Le Kinugawa à Paris (Japonais)

Un menu qui avait très bien démarré, c’était bien présenté, bon, varié, fin et goûtu mais ça s’est fini de façon très lourde, beaucoup trop copieux, je n’ai même pas fini mes oeufs brouillés au boeuf qui de toute façon n’était pas franchement bon et j’ai laissé la majorité du riz du “Bonsaï sushi”. Dans ce menu, je pense qu’il doit y avoir un mélange ou des erreurs entre le plat saucé, étuvé et les fritures que j’ai eues.

Mon dîner :

Menu Miyako (125€)
Kobachi – Amuse gueule
Zensai – Hors d’oeuvres
Sashimi – Sélection de poissons crus
Wanmono – Consommé
Yakimono – Grillade du jour
Nimono – Plat saucé
Sunomono – Salade de fruits de mer
Mushimono – Plat étuvé
Chirashi – Bonsaï sushi
Miso – Potage de soja
Dessert – Dessert

* * *

Thé Oulong glacé 3dl (5€) 2x
Café (5€)

140 € pour une personne

Amuse gueule : Elle était satisfaisante.
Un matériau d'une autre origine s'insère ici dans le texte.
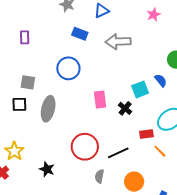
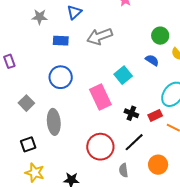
gray square: (28, 82) -> (26, 103), turned -35
cyan square: (140, 89) -> (123, 75), moved
pink rectangle: (100, 100) -> (100, 97), size x1.4
black square: (19, 104) -> (28, 144), moved
black cross: (125, 108) -> (131, 113), moved

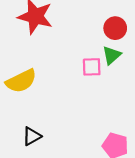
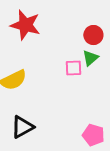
black triangle: (32, 136) -> (22, 127), size x1.4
Une petite salade d’épinards garnie de champignons shiitakes émincés et de tout petits enokis, arrosée d’une sauce aigre douce et parsemée de graines de sésames.

Hors d’oeuvres : C’était bon, varié, joliment présenté et coloré. Une composition de sept “bouchées” présentée dans une même assiette.
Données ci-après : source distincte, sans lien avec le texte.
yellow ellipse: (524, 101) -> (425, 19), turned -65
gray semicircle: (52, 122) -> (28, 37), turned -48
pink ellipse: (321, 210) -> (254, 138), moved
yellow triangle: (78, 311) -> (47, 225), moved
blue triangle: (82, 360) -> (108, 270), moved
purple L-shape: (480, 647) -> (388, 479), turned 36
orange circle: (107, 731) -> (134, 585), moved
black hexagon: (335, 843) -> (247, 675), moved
Il y avait un morceau de morue marinée et grillée qui était délicieuse, servie légèrement tiède, sa chair était lisse, tendre avec un petit côté visqueux et un goût doux et sucré.
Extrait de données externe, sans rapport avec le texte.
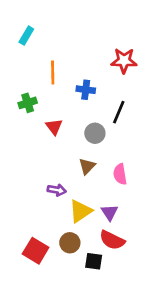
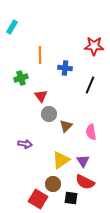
cyan rectangle: (26, 36) -> (12, 27), moved
gray circle: (95, 133) -> (49, 114), moved
purple arrow: (57, 190) -> (25, 144), moved
red square: (36, 251) -> (38, 199), moved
Il y avait une petite salade de pois mangetout finement émincés, croquants et assaisonné d’une sauce au sésame épaisse et corsée aux goûts aigre doux.

Il y avait morceau de poire confite, bonne, joliment tournée, fondante, juteuse, très sucrée avec une légère texture granuleuse en bouche.

Il y avait du saumon fumé goûtu et de gingembre mariné croquant, acidulé et doux, les deux enroulés dans une fine feuille d’omelette d’un goût neutre.

Il y avait une simple crevette correcte, trop cuite et un peu sèche.

Il y avait un sushi pressée à l’anguille “oshizushi”, c’était sympathique, nappée d’une sauce kabayaki fortement réduite, le riz était dense, normal vu que c’est pressé.

Et en dernier, une délicieuse salade de fruits de mer à base de pois mangetout, de seiche, de poulpe, d’arche de noé, soit émincés ou en petits morceaux, servie avec une sauce très épaisse, sucrée avec une légère amertume, peut être due à de l’oursin.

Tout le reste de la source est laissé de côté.